Instructions for the task
Report only the number of lines that contain the string "nous" in the records below.

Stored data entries
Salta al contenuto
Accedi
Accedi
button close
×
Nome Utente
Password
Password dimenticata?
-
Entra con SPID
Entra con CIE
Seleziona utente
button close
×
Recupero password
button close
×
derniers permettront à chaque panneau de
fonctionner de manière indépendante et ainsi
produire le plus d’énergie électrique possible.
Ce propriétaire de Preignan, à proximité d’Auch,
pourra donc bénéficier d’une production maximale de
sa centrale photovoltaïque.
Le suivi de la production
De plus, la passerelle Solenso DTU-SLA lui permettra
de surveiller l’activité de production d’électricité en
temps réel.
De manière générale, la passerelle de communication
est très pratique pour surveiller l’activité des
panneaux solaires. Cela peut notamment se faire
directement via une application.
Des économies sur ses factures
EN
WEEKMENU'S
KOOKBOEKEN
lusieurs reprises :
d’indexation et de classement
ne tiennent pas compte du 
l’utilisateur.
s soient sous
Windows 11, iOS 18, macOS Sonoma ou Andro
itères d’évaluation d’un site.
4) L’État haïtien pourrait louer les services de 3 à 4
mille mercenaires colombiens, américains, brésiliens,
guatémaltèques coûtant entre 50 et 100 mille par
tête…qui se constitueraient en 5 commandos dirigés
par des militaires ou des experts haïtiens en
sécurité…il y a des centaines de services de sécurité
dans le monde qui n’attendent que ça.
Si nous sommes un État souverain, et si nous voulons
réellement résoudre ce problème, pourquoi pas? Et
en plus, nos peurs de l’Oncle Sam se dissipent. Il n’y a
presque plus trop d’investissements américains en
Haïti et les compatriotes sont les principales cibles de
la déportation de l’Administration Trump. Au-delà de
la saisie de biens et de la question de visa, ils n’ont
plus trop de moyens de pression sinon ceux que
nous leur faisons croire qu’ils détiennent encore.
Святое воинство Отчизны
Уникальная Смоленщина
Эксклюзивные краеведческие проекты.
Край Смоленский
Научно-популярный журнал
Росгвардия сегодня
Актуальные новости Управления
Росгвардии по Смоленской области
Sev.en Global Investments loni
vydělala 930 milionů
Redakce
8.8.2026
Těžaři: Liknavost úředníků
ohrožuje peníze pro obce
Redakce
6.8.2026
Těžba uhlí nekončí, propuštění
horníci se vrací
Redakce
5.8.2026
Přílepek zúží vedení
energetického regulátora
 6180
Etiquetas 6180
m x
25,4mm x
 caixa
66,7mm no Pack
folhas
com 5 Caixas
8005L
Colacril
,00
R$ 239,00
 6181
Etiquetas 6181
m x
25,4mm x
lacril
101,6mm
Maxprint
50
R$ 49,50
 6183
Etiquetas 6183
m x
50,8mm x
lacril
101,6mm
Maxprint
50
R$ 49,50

Task answer
2